This is the mail archive of the
gcc-patches@gcc.gnu.org
mailing list for the GCC project.
Re: [RFC] Handle memset in DSE (take 2)
Jakub Jelinek wrote:
> Hi!
>
> On Fri, Dec 12, 2008 at 06:28:57PM +0100, Jakub Jelinek wrote:
>
>> This (on top of http://gcc.gnu.org/ml/gcc-patches/2008-12/msg00751.html)

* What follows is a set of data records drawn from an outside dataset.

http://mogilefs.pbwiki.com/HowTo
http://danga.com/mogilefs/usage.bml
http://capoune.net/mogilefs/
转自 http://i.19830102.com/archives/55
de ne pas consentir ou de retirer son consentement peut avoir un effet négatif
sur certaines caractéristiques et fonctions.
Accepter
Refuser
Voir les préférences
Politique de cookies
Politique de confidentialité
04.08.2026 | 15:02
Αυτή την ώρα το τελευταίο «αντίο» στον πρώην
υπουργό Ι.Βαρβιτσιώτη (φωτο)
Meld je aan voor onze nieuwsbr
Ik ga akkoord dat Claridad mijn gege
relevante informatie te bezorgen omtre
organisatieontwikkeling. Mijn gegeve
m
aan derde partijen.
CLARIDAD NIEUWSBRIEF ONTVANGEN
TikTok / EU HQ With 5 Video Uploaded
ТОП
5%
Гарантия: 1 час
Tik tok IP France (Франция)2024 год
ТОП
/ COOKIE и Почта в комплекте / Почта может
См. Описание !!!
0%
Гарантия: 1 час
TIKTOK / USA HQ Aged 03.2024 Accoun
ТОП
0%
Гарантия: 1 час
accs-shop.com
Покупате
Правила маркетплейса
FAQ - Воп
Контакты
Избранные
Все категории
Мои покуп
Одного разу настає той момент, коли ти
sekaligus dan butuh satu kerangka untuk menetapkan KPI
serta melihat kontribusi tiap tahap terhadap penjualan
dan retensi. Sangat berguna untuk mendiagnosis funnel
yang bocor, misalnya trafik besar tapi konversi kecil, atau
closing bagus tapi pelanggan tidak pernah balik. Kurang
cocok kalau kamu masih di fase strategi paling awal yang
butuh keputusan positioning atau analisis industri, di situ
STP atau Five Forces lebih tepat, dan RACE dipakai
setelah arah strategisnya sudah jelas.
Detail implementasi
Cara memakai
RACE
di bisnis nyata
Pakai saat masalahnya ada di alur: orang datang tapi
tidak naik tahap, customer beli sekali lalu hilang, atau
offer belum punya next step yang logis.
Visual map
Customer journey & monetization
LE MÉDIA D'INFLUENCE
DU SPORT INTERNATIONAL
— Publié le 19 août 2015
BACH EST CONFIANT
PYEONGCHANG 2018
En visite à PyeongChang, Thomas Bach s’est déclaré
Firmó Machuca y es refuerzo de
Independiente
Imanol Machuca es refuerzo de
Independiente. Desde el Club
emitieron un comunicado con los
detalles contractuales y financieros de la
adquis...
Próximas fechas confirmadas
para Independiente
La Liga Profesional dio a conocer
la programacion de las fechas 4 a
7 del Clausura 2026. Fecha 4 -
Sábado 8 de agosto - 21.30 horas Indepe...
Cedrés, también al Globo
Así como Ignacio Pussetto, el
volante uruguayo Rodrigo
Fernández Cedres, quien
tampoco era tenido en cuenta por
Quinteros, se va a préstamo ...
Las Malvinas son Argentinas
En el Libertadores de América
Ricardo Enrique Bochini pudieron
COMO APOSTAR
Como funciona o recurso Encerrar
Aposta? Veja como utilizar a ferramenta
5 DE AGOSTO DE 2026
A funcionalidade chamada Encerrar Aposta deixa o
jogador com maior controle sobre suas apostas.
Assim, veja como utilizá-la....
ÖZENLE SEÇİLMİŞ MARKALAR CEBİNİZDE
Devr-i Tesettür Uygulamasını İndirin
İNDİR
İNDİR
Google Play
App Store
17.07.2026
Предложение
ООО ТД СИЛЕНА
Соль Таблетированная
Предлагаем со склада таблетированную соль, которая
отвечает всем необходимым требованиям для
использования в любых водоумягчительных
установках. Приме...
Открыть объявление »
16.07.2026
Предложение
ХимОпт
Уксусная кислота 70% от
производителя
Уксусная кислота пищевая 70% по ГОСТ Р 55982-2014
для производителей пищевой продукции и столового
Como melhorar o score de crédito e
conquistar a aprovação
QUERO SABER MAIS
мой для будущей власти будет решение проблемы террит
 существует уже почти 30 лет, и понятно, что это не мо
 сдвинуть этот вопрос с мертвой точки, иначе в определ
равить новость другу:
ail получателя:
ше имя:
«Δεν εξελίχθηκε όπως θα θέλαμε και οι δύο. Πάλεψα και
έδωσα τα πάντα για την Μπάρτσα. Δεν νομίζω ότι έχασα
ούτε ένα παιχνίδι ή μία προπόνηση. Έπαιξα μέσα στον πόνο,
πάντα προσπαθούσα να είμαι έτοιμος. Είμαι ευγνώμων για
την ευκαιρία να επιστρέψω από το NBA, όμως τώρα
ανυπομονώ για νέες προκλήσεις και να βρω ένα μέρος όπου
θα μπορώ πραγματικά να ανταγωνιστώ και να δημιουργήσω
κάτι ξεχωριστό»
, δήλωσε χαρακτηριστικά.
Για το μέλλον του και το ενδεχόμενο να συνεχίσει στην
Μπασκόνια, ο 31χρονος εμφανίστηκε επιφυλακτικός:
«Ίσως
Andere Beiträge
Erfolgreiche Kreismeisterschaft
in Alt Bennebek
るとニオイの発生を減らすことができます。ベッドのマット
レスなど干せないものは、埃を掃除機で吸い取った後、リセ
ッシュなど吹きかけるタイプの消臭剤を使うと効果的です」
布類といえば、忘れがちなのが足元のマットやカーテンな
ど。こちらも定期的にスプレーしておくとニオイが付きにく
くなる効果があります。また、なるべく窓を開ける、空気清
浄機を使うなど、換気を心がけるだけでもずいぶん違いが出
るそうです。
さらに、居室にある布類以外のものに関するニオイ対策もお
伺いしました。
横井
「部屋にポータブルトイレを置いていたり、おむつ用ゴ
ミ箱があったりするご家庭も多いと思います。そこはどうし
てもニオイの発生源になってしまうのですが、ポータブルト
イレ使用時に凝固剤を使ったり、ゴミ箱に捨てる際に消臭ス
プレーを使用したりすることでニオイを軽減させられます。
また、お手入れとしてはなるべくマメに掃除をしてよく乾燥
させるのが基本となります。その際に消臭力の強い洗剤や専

>> is a step toward fixing PR31150 in RTL DSE.
>>
>
>
You need to add the bugzilla to the changelog. Aside from that,
approved for whatever release you think it is appropriate (you are a
release manager.)
Kenny
> As discussed on IRC, this updated patch uses the unsigned HOST_WIDE_INT
> bitmask for positions_needed of <= HOST_BITS_PER_WIDE_INT bytes
> long stores (the most common case, all non-BLKmode stores and also many
> smaller BLKmode stores), but uses a real bitmap to track bytes that are not
> needed for larger BLKmode stores. It adds a couple of static inline
> accessor functions which hide this implementation detail from the callers.
>
> Bootstrapped/regtested on x86_64-linux.
>
> 2008-12-15 Jakub Jelinek <jakub@redhat.com>
>
> * dse.c (struct store_info): Add is_large bool field, change
> positions_needed into a union of a bitmask and bitmap + count.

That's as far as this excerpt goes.